▶ Task prompt
In the records that follow, find each line with the word "Last" and copy it.
******
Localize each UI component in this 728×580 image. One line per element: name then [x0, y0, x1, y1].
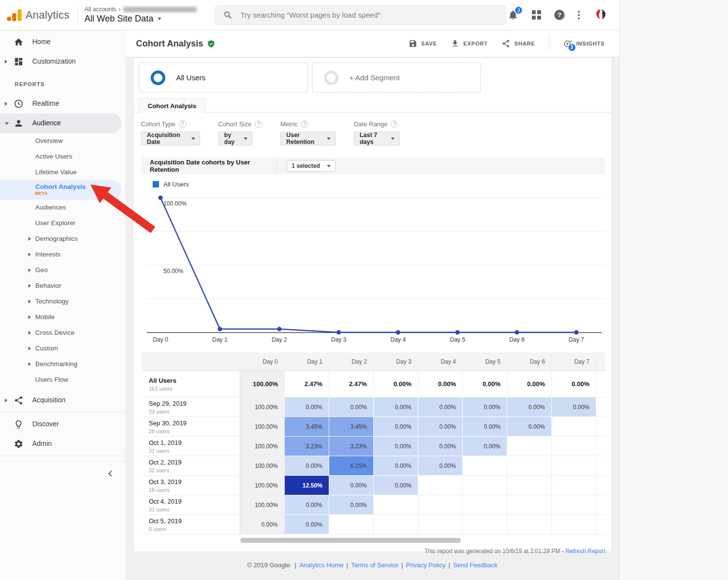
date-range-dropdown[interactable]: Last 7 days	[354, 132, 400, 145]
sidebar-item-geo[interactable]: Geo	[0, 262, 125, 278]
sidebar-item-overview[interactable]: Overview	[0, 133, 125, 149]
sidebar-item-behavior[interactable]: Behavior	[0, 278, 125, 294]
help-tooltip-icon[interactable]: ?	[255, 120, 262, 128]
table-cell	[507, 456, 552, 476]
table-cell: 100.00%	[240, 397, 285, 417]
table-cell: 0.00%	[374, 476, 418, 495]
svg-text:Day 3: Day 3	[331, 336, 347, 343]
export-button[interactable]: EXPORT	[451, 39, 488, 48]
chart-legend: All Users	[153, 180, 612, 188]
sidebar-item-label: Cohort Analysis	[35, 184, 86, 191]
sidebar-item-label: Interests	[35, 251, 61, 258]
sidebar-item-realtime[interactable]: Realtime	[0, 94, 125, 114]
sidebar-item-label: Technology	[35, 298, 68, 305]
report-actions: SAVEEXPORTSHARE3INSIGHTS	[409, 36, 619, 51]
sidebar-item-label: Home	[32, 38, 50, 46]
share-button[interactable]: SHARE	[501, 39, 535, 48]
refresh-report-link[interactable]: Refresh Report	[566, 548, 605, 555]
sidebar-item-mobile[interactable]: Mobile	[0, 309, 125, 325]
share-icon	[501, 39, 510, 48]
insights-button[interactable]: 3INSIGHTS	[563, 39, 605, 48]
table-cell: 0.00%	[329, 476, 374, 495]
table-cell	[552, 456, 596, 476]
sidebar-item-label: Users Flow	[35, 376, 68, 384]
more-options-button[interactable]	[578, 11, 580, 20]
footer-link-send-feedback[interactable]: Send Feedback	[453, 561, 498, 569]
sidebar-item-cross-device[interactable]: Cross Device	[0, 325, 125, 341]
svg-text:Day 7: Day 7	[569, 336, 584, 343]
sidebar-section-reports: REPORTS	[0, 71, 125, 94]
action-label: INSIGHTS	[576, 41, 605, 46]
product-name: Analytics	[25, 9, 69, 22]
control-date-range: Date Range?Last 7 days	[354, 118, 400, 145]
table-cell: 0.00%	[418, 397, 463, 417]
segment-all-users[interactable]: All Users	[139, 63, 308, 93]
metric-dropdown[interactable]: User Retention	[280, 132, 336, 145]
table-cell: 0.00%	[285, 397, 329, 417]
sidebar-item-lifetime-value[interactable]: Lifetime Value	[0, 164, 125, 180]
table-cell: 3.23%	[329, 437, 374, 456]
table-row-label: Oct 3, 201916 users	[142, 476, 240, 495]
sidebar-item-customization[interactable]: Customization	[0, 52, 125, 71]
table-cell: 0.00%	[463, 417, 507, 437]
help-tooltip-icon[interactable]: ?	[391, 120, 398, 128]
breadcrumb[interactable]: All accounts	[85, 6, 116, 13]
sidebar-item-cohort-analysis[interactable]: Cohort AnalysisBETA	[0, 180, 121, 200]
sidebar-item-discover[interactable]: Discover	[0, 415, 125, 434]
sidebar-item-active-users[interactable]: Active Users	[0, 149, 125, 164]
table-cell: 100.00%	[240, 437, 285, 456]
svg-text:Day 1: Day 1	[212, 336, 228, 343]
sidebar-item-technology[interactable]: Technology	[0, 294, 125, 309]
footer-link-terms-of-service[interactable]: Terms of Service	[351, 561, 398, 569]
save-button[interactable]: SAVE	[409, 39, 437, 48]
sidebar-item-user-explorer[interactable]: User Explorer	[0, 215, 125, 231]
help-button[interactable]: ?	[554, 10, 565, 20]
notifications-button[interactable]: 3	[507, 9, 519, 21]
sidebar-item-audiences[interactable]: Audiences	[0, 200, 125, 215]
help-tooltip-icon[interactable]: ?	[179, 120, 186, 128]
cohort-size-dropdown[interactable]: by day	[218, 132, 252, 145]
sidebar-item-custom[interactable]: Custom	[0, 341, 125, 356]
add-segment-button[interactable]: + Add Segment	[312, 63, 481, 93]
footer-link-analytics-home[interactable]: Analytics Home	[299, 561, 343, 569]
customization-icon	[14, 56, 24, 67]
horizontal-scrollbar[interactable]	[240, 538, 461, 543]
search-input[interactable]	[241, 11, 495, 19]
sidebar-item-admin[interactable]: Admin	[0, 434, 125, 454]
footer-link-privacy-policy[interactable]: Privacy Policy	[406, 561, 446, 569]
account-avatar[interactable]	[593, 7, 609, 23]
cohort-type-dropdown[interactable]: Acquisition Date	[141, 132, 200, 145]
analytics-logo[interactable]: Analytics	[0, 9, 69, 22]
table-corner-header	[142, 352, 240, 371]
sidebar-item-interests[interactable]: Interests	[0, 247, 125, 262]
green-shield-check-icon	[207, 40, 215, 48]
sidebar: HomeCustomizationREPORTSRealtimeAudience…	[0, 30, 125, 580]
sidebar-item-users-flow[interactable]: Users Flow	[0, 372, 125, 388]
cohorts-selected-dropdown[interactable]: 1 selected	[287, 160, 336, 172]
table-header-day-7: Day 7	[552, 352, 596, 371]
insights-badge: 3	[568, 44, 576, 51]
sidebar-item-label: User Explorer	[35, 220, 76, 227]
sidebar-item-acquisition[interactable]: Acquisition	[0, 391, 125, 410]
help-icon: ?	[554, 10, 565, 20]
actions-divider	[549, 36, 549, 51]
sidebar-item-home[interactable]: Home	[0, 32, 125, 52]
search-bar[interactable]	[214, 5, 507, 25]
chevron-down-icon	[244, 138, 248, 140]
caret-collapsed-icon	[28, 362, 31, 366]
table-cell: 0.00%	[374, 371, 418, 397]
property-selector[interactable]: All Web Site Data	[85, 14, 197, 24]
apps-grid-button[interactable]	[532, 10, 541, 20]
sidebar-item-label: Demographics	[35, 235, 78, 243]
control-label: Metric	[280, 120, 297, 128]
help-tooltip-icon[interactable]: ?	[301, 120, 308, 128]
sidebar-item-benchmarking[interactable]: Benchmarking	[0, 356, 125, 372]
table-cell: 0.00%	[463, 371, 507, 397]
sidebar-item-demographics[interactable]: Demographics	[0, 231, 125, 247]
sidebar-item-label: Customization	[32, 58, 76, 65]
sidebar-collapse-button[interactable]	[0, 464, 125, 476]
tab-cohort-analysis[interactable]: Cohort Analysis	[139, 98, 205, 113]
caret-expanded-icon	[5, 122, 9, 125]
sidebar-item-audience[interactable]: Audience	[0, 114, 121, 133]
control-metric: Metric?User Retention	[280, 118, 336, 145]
******
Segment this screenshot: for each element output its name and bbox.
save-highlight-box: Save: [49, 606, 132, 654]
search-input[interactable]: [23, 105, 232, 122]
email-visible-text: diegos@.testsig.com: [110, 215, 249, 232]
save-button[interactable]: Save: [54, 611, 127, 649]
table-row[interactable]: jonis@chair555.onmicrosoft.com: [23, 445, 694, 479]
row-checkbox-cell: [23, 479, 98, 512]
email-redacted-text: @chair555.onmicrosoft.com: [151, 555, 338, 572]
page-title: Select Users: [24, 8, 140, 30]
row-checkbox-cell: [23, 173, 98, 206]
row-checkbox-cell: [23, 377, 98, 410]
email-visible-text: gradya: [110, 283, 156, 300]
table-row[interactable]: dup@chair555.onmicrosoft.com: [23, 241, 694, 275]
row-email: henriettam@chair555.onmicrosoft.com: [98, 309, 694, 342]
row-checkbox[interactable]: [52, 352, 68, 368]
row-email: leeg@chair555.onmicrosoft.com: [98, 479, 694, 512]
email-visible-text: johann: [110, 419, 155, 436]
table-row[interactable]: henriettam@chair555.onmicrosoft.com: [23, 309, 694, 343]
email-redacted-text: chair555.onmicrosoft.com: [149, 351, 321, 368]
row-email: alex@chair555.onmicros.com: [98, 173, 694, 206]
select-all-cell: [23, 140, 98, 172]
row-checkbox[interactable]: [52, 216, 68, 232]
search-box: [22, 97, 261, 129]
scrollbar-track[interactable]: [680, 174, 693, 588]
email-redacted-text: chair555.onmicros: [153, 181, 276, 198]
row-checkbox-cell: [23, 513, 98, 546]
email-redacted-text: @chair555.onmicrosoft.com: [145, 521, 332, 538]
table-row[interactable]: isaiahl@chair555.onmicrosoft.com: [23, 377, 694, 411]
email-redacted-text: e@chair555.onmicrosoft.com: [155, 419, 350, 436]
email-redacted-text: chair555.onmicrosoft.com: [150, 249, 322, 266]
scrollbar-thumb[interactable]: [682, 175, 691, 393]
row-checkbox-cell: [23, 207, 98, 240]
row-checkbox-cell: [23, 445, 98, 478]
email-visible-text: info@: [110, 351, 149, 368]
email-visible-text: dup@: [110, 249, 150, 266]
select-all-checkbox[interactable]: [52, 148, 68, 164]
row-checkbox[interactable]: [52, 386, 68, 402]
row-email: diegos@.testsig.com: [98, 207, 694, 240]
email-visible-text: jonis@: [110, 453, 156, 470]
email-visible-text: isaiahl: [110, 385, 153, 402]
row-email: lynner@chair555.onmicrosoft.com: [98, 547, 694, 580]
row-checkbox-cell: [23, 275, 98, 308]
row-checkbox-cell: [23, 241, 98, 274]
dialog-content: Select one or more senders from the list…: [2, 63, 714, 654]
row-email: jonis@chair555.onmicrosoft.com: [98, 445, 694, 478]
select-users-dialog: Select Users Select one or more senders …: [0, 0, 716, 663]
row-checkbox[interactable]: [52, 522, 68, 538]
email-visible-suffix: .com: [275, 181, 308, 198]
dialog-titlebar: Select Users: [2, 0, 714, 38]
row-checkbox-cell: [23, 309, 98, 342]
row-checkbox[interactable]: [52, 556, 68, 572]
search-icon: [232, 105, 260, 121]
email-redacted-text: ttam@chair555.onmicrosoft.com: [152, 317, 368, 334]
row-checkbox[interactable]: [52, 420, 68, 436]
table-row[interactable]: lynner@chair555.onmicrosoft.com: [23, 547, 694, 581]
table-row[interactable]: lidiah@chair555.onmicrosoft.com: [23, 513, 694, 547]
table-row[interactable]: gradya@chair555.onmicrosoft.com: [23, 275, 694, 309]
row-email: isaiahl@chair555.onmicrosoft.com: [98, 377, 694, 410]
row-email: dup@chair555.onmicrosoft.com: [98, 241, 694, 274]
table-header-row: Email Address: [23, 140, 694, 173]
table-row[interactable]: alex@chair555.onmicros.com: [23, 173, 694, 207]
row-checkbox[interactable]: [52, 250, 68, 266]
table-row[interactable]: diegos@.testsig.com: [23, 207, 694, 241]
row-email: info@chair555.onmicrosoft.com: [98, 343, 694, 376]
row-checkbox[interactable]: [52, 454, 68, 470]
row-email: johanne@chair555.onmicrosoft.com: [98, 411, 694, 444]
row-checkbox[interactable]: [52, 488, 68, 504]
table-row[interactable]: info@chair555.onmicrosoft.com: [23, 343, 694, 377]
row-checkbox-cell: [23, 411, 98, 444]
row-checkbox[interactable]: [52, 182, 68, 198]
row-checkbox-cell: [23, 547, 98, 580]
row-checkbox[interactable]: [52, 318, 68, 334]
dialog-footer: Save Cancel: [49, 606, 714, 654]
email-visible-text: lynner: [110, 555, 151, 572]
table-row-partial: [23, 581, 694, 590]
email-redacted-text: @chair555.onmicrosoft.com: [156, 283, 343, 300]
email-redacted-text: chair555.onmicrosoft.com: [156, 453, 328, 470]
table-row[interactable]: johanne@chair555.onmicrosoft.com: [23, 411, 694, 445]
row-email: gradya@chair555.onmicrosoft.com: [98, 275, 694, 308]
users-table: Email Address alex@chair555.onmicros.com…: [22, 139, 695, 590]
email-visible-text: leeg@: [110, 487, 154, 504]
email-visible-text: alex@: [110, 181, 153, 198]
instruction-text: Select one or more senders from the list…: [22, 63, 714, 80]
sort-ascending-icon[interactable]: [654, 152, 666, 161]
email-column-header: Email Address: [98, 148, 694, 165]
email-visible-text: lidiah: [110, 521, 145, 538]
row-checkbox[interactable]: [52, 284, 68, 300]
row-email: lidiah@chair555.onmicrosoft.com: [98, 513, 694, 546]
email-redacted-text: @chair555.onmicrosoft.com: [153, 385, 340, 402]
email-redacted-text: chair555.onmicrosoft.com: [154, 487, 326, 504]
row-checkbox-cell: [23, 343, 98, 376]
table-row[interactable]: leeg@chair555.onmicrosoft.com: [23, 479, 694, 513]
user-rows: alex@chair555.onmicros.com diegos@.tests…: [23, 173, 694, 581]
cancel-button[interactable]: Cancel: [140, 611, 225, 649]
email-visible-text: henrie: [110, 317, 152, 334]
******
▶ Output for this exercise
date-range-dropdown[interactable]: Last 7 days	[354, 132, 400, 145]
control-date-range: Date Range?Last 7 days	[354, 118, 400, 145]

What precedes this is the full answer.